Of course, to marinate in the facts of America’s founding is to reach some extremely ambivalent conclusions about democracy, realizing, as we must, that those men in wigs and puffy shirts got along just fine without it. In a way, the Founding Fathers ruined it for everyone by being so exceptional: In the hands of anyone else, the plainly elitist nature of the Continental Congress—and later the Constitutional Convention—would’ve flatly negated the very principles it claimed to stand for and strangled our infant nation before it ever had a chance to breathe.
However, because the founders were so faithful to the cause of liberty and freedom—and not merely to their own self-interests—they somehow managed to negotiate the contradictions their experience in nation-building required and allow future generations to live up the standards that they themselves did not.
In the Western world today, democracy through popular vote is taken more or less for granted, while major decisions made behind closed doors are looked upon with high skepticism, if not outright contempt. Yet we cannot ignore the reality, in the U.S. and U.K. alike, that almost every political decision—major and minor—is enacted not by “the people” but rather by representatives of the people who, in the end, behave however they damn well please, assuming—often correctly—that they will never be held to account when and if things go wrong.
In some quarters, this week’s “Brexit” vote has been hailed as a heroic popular revolt against such elitism, while in others it has been seen as a cautionary tale against allowing direct democracy to carry the day. (Not that these interpretations are necessarily mutually exclusive.)
The million-dollar question, in any case, is whether popular rule is the solution to all conflicts or whether, instead, there are some questions that are simply too important to be decided by the whim of the majority. In a typically cutting op-ed in Rolling Stone, Matt Taibbi argues for the former, writing, “If you believe there’s such a thing as ‘too much democracy,’ you probably don’t believe in democracy at all.” Taibbi was responding, in part, to a Boston Globe op-ed by Harvard professor Kenneth Rogoff, who observed, “Since ancient times, philosophers have tried to devise systems to try to balance the strengths of majority rule against the need to ensure that informed parties get a larger say in critical decisions.”
The natural follow-up, then, is who exactly are these “informed parties” and what qualifies them as such? For that matter, how do we establish which decisions are “critical” and which are less so?
We might agree that some citizens are smarter and wiser than others and that direct democracy is too unwieldy to be exercised on a daily basis, but how do we reconcile these assumptions with the democratic ideal that no citizen’s voice is valued higher than any other? The short answer—based on some 240 years of experience on this side of the Atlantic—is that we don’t reconcile at all. We simply learn to live with the contradiction.
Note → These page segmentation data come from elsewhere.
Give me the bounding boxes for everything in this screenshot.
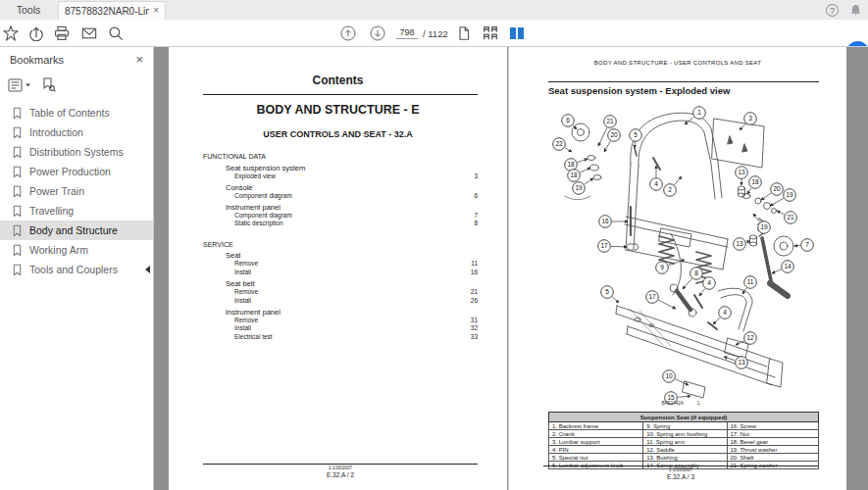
exploded-view-drawing [565,113,793,398]
svg-text:21: 21 [606,118,614,124]
toc-entry[interactable]: Component diagram6 [234,192,478,201]
svg-text:22: 22 [555,140,563,147]
svg-text:10: 10 [665,372,673,379]
bookmark-item-travelling[interactable]: Travelling [0,201,153,220]
sidebar-collapse-handle[interactable] [144,261,151,270]
bookmark-options-button[interactable] [8,78,31,92]
toc-entry-page: 33 [471,333,478,342]
envelope-icon [81,25,97,41]
toc-entry-label: Electrical test [234,333,273,342]
parts-table-cell: 17. Nut [727,430,819,438]
running-header: BODY AND STRUCTURE - USER CONTROLS AND S… [509,60,846,66]
callout-21: 21 [777,211,796,223]
callout-11: 11 [742,276,756,294]
toc-entry[interactable]: Install32 [234,324,478,333]
page-footer-right: 1 1/16/2007 E.32.A / 3 [543,466,818,480]
svg-text:19: 19 [760,223,768,230]
toc-group-title: Seat [226,251,478,260]
tab-close-icon[interactable]: × [153,6,159,16]
svg-text:4: 4 [707,279,711,286]
tab-tools[interactable]: Tools [0,0,57,20]
bookmark-item-body-and-structure[interactable]: Body and Structure [0,220,153,240]
locate-bookmark-button[interactable] [41,77,56,92]
bookmark-item-label: Body and Structure [29,224,118,236]
toc-entry[interactable]: Remove21 [234,288,478,297]
callout-20: 20 [761,183,783,200]
parts-table-cell: 4. PIN [549,446,643,454]
svg-text:6: 6 [566,117,570,123]
parts-table-cell: 3. Lumbar support [549,438,643,446]
parts-table-cell: 13. Bushing [643,454,727,462]
toc-group-title: Console [226,183,478,192]
pdf-page-right: BODY AND STRUCTURE - USER CONTROLS AND S… [508,47,846,490]
bookmark-flag-icon [12,264,23,276]
svg-text:3: 3 [748,115,752,122]
single-page-view-button[interactable] [456,25,472,41]
notifications-bell-icon[interactable] [849,4,862,17]
document-canvas[interactable]: Contents BODY AND STRUCTURE - E USER CON… [155,47,868,490]
bookmark-item-power-train[interactable]: Power Train [0,181,153,201]
bookmark-item-label: Power Train [29,185,84,197]
toc-entry-label: Install [234,324,251,333]
share-button[interactable] [28,25,44,41]
bookmark-flag-icon [12,107,23,120]
svg-text:7: 7 [805,241,809,248]
contents-title: Contents [169,74,507,87]
tab-document[interactable]: 87578832NAR0-Lin... × [58,1,166,20]
bookmark-item-distribution-systems[interactable]: Distribution Systems [0,142,153,162]
rule [548,81,819,82]
print-button[interactable] [54,25,70,41]
toc-entry[interactable]: Electrical test33 [234,333,478,342]
previous-page-button[interactable] [340,25,356,41]
favorite-button[interactable] [3,25,19,41]
callout-17: 17 [646,291,676,309]
parts-table-cell: 12. Saddle [643,446,727,454]
rule [203,94,478,95]
bookmark-item-label: Working Arm [29,244,88,256]
facing-pages-view-button[interactable] [509,25,525,41]
bookmark-item-tools-and-couplers[interactable]: Tools and Couplers [0,260,153,279]
page-thumbnails-icon [483,25,498,41]
page-number-input[interactable] [396,26,418,39]
toc-group-title: Instrument panel [226,308,478,317]
email-button[interactable] [81,25,97,41]
callout-7: 7 [794,239,813,252]
parts-table-row: 5. Special nut13. Bushing20. Shaft [549,454,819,462]
toc-entry[interactable]: Remove31 [234,317,478,325]
svg-text:11: 11 [747,278,754,285]
toc-entry[interactable]: Exploded view3 [234,172,478,181]
toc-entry-page: 6 [474,192,478,201]
thumbnails-view-button[interactable] [483,25,498,41]
callout-13: 13 [736,167,748,185]
tab-document-title: 87578832NAR0-Lin... [65,6,149,17]
help-icon[interactable]: ? [826,4,839,17]
search-button[interactable] [108,25,124,41]
toc-entry[interactable]: Remove11 [234,260,478,269]
svg-text:13: 13 [738,359,745,366]
bookmark-item-working-arm[interactable]: Working Arm [0,240,153,260]
toc-entry[interactable]: Install26 [234,297,478,306]
bookmarks-close-icon[interactable]: × [135,53,143,66]
toc-entry-page: 31 [471,317,478,325]
share-upload-icon [28,25,44,41]
bookmark-item-introduction[interactable]: Introduction [0,122,153,142]
svg-text:1: 1 [697,109,701,116]
bookmark-item-power-production[interactable]: Power Production [0,162,153,181]
toc-entry[interactable]: Component diagram7 [234,212,478,220]
toc: FUNCTIONAL DATASeat suspension systemExp… [203,152,478,354]
arrow-up-circle-icon [340,25,356,41]
toc-entry-page: 7 [474,212,478,220]
next-page-button[interactable] [370,25,385,41]
callout-13: 13 [734,238,750,251]
callout-2: 2 [664,176,682,196]
toc-entry[interactable]: Install16 [234,269,478,277]
bookmark-flag-icon [12,224,23,237]
page-total-label: / 1122 [423,28,448,39]
parts-table-cell: 5. Special nut [549,454,643,462]
arrow-down-circle-icon [370,25,385,41]
toc-entry-label: Static description [234,220,283,228]
pdf-reader-window: Tools 87578832NAR0-Lin... × ? [0,0,868,490]
toc-entry[interactable]: Static description8 [234,220,478,228]
svg-text:4: 4 [723,309,727,316]
bookmark-item-table-of-contents[interactable]: Table of Contents [0,103,153,122]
For now, we can occupy ourselves with the double irony that, on the question of declaring independence of one form or another, America employed elitism in the service of promoting democracy, while Britain employed democracy in reasserting its identity as a nation that is still technically ruled by a monarch. Karl Marx famously said history repeats itself “the first time as tragedy, the second time as farce.” Depending how the next few months go, “Brexit” may unleash both at the same time.